Only ten per cent of the refugee flow from Syria and Iraq has reached us. Eight to 10 million are still on their way. Those who come to us now, for several years sat in the tent cities, basements or goat stables without water and electricity. It is shameful that the international community is not able to ensure the survival on the spot.

Und:

We need a reduction. One million, like last year, we cannot successfully integrate. At the same time we have to assume our responsibility in the world in another dimension, as we do that so far all in Europe. We have built our prosperity on the back of the developing countries. That will not do any longer. These tensions are discharged.Then do not care what we define here. The people are not going to ask if they can come.

Read the whole thing.  I invite German speakers to offer a better translation from the original; I’ve cleaned up Google Translate’s version somewhat, but as I don’t speak German, it is likely that I made some errors.
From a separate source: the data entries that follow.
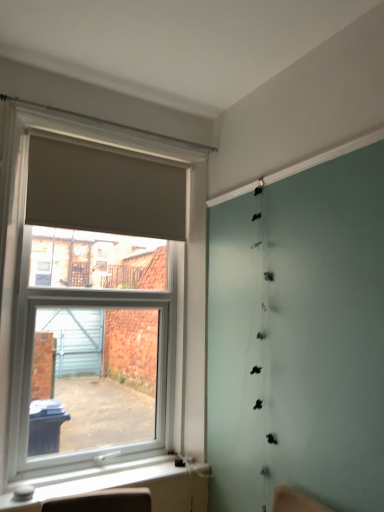 Question: In terms of height, does white plastic window sill at lower left look taller or shorter compared to matte gray roller blind at left?

Choices:
 (A) short
 (B) tall

Answer: (A)

Question: From a real-world perspective, is white plastic window sill at lower left above or below matte gray roller blind at left?

Choices:
 (A) below
 (B) above

Answer: (A)

Question: Considering the real-world distances, which object is farthest from the white plastic window sill at lower left?

Choices:
 (A) matte beige curtain at upper left
 (B) matte gray roller blind at left

Answer: (A)

Question: Which of these objects is positioned closest to the matte beige curtain at upper left?

Choices:
 (A) white plastic window sill at lower left
 (B) matte gray roller blind at left

Answer: (B) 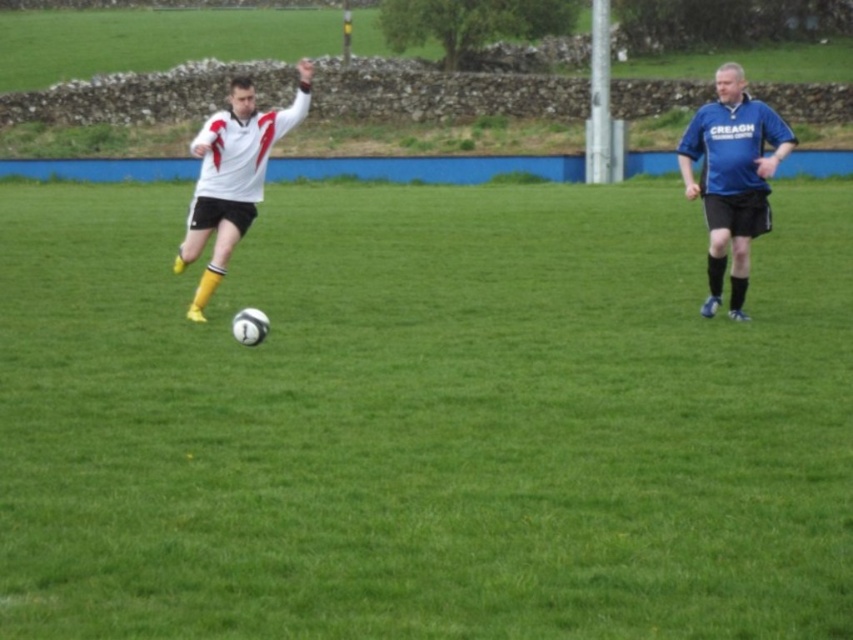 You are a soccer coach analyzing the play. You notice the blue jersey at right and the white matte jersey at center. Which player is closer to the ground?

The blue jersey at right is positioned under white matte jersey at center, meaning the blue jersey at right is closer to the ground.

You are a soccer coach analyzing the match. The field has a goal post located at coordinates 0.655, 0.498. Where is the white matte soccer ball at center relative to the goal post?

The white matte soccer ball at center is located exactly at the goal post coordinates [424,419], meaning it is positioned right at the goal post.

You are a soccer coach analyzing the game from the sidelines. You notice two points marked on the field at coordinates point (727, 612) and point (228, 177). Which point is nearer to your vantage point as the coach?

Point (727, 612) is closer to the camera than point (228, 177), so the point (727, 612) is nearer to your vantage point as the coach. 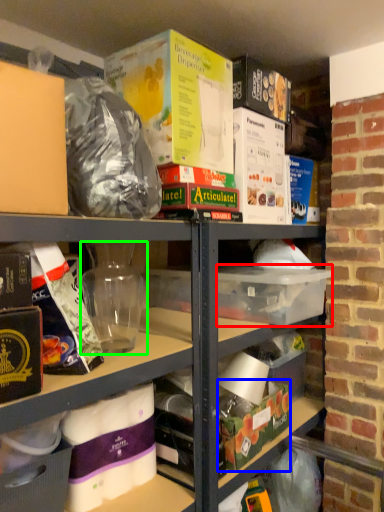 Question: Considering the real-world distances, which object is closest to storage box (highlighted by a red box)? storage box (highlighted by a blue box) or yoghurt (highlighted by a green box).

Choices:
 (A) storage box
 (B) yoghurt

Answer: (A) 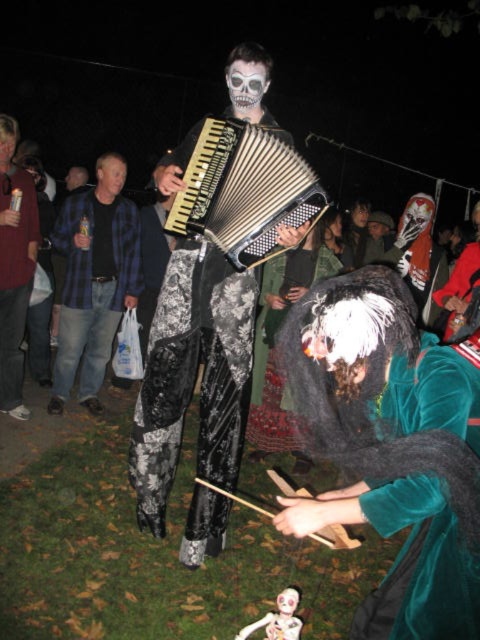 You are standing in the Halloween event area and want to take a photo of both the point at position (139, 413) and the point at position (261, 148). Which point will appear closer to the camera in the photo?

Point at position (139, 413) will appear closer to the camera in the photo because it is further to the viewer than point at position (261, 148).

You are a photographer trying to capture the Halloween performers. You notice two faces in your viewfinder. The smooth skin face at upper left and the smooth white mask at center. Which face appears narrower in your photo?

The smooth skin face at upper left is thinner than the smooth white mask at center, so the smooth skin face at upper left appears narrower in the photo.

You are a photographer trying to capture the white matte skull at center in the image. The camera is set to focus on the point at coordinates point (288, 602). Will this point be on the white matte skull at center?

Yes, the point (288, 602) corresponds to the white matte skull at center, so the focus will be on it. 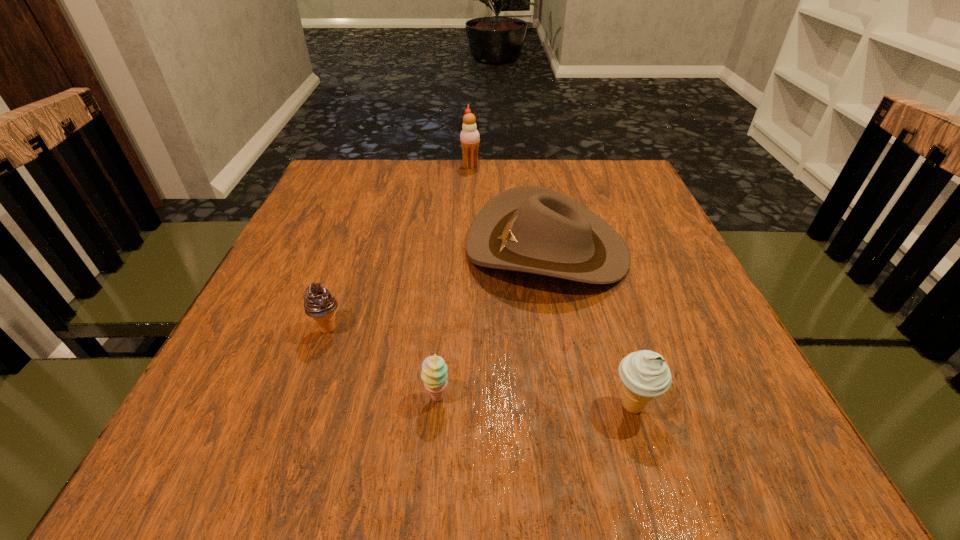 In the image, there is a desktop. Where is `free region at the left edge`? The width and height of the screenshot is (960, 540). free region at the left edge is located at coordinates (270, 321).

Locate an element on the screen. This screenshot has height=540, width=960. free space at the right edge of the desktop is located at coordinates (639, 228).

I want to click on vacant space at the far left corner of the desktop, so click(x=344, y=160).

At what (x,y) coordinates should I click in order to perform the action: click on free location at the near left corner of the desktop. Please return your answer as a coordinate pair (x, y). This screenshot has height=540, width=960. Looking at the image, I should click on (146, 484).

In the image, there is a desktop. Where is `vacant space at the far right corner`? This screenshot has height=540, width=960. vacant space at the far right corner is located at coordinates (635, 183).

I want to click on vacant space at the near right corner of the desktop, so click(745, 460).

I want to click on free space between the third farthest object and the second icecream from right to left, so click(399, 247).

What are the coordinates of `free spot between the second farthest object and the sherbert` in the screenshot? It's located at (492, 323).

This screenshot has height=540, width=960. Identify the location of free space between the nearest icecream and the second nearest icecream. (481, 368).

The width and height of the screenshot is (960, 540). Find the location of `vacant area that lies between the tallest object and the nearest icecream`. vacant area that lies between the tallest object and the nearest icecream is located at coordinates (552, 286).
So, what do you think? The German government minister says that there is no way to stop the human tidal wave about to sweep over Europe, and besides, Europe has it coming because Europeans have allegedly gotten rich by exploiting the Third World. “The people are not going to ask if they can come,” says the humanitarian. So Germany, and Europe, have no moral right to assert control over their borders, to say who can and who cannot enter into their community? This is a shocking statement from a senior official of any government: that the borders must remain open. That Europe is supposed to commit civilizational suicide in reparation for its capitalist crimes.

It’s straight out of The Camp of the Saints. It really is. It is astonishing. We are watching something of world-historical importance unfold. An entire civilization is being invaded by an army with no weapons but their poverty and their desire, and the civilization’s leaders are surrendering without a fight. Perhaps they believe they have nothing to fight for.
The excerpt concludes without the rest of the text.